(INPUT):
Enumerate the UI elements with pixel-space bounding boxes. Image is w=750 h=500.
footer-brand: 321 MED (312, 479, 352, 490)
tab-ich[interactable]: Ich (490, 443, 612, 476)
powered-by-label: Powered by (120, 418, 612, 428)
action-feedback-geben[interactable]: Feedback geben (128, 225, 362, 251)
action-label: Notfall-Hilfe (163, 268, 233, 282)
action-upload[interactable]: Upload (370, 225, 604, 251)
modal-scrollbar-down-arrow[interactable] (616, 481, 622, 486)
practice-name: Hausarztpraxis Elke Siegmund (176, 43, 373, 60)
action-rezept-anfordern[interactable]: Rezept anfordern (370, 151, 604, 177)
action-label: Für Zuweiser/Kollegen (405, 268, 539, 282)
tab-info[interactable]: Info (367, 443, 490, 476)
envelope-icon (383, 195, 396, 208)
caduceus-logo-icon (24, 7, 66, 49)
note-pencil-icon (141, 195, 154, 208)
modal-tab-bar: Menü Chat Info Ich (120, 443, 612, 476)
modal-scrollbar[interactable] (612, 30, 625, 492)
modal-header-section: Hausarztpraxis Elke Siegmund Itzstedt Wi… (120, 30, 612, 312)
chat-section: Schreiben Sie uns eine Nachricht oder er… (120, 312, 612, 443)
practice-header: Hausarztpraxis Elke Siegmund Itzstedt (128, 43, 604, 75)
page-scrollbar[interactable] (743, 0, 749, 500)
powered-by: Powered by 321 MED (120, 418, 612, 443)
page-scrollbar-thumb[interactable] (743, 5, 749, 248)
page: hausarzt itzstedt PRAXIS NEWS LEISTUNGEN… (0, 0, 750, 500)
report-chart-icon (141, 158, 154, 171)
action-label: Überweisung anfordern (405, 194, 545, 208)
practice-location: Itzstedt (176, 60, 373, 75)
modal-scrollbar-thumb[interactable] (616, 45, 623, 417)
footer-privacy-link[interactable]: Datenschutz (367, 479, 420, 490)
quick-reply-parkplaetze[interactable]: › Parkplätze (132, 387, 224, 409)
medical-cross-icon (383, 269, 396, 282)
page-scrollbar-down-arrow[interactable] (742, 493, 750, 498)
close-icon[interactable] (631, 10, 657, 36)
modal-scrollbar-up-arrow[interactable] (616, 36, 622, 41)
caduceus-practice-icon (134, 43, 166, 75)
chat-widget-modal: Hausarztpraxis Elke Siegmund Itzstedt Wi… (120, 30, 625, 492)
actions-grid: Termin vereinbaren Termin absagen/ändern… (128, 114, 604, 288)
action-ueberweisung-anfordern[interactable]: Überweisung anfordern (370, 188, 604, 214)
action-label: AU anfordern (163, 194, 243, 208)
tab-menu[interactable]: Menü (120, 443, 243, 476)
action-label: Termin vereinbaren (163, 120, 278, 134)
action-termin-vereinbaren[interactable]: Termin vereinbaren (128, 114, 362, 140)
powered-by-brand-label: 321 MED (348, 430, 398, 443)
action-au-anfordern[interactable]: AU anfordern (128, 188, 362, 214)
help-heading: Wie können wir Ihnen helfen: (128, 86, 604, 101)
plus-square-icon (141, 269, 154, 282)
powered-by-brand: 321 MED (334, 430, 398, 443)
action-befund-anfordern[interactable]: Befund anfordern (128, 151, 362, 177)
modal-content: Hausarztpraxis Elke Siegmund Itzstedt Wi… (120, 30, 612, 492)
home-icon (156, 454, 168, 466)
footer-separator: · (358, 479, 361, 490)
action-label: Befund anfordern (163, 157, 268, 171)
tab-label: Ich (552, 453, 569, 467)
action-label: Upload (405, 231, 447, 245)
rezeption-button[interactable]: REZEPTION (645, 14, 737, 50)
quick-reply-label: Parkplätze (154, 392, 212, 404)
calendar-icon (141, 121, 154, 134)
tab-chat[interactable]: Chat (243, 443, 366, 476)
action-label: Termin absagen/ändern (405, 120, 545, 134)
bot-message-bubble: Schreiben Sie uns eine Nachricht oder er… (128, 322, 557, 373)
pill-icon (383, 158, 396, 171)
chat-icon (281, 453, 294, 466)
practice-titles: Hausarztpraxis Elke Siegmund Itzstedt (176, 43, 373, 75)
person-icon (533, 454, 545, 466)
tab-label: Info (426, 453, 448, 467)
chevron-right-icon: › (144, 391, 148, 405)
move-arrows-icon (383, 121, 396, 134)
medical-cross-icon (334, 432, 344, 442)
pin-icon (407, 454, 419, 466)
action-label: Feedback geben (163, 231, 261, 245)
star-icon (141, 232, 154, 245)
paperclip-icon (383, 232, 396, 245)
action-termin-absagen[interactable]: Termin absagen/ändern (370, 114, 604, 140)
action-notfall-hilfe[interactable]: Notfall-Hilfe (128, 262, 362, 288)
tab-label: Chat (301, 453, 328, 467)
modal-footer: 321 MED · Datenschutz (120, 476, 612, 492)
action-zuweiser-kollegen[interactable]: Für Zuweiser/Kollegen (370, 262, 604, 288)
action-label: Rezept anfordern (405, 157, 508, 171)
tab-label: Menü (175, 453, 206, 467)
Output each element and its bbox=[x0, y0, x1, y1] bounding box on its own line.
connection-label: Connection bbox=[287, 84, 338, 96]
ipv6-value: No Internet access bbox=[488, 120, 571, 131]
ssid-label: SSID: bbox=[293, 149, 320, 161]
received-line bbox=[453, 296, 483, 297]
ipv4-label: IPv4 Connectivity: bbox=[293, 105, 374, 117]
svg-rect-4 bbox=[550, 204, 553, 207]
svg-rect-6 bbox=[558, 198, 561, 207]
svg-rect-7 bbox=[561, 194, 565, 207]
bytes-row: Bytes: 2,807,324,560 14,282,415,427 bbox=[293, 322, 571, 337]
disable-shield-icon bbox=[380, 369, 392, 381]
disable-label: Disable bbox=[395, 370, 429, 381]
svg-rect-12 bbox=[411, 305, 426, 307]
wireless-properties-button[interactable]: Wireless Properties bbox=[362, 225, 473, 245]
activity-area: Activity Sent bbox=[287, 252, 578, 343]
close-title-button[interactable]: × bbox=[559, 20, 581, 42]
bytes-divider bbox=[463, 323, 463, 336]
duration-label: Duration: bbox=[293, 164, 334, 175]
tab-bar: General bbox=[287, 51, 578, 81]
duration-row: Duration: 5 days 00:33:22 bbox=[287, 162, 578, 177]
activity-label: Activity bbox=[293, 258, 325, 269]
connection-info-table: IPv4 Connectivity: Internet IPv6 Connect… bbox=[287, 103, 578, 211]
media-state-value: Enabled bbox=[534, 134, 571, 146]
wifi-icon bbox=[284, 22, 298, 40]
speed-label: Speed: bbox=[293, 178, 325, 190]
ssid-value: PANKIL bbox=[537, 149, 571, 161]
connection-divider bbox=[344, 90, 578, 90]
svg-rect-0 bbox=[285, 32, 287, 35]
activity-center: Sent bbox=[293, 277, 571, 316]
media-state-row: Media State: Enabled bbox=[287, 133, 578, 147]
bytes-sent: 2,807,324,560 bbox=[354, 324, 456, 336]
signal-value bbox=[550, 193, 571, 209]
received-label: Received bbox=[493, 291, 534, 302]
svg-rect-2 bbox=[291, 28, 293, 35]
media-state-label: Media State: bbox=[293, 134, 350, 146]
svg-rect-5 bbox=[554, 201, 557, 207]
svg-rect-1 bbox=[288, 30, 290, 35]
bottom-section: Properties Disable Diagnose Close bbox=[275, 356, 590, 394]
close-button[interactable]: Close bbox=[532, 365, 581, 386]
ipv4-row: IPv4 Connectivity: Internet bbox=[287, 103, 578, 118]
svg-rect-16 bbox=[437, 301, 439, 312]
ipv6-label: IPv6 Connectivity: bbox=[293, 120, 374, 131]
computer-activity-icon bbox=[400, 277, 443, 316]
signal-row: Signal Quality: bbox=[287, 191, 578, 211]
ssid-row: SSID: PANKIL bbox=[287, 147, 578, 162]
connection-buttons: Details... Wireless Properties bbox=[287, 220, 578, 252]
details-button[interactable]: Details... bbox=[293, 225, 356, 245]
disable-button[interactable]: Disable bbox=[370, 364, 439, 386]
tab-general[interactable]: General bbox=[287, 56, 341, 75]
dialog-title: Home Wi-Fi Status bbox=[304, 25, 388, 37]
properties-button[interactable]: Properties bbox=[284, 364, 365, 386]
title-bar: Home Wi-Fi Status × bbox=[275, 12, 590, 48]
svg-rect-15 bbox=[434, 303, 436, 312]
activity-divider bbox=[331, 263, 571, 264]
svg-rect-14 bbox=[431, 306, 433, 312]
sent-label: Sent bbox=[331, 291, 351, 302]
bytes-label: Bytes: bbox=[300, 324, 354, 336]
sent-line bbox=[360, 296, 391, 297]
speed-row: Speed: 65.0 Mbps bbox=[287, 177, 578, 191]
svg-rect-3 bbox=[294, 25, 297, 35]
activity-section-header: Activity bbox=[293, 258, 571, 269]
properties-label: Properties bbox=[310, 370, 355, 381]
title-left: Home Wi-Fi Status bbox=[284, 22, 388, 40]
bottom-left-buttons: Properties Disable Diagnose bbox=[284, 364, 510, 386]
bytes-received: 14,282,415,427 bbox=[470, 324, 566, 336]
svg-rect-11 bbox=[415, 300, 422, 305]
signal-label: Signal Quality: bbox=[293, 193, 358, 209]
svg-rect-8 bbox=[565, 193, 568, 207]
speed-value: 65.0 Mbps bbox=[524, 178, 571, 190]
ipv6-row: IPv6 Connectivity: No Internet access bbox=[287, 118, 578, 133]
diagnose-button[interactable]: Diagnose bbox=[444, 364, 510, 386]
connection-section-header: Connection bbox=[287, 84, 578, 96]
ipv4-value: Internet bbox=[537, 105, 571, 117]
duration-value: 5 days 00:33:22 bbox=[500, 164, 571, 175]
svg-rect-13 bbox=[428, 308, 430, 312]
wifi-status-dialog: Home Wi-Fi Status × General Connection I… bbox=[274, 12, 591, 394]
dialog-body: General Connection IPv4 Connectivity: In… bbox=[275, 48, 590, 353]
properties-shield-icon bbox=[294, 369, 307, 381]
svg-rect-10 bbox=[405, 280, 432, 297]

(WORK REQUIRED): Reproduce each line of the records in which "wifi" appears.

(ANSWER TO THE EXERCISE):
wifi-icon bbox=[284, 22, 298, 40]
wifi-status-dialog: Home Wi-Fi Status × General Connection I… bbox=[274, 12, 591, 394]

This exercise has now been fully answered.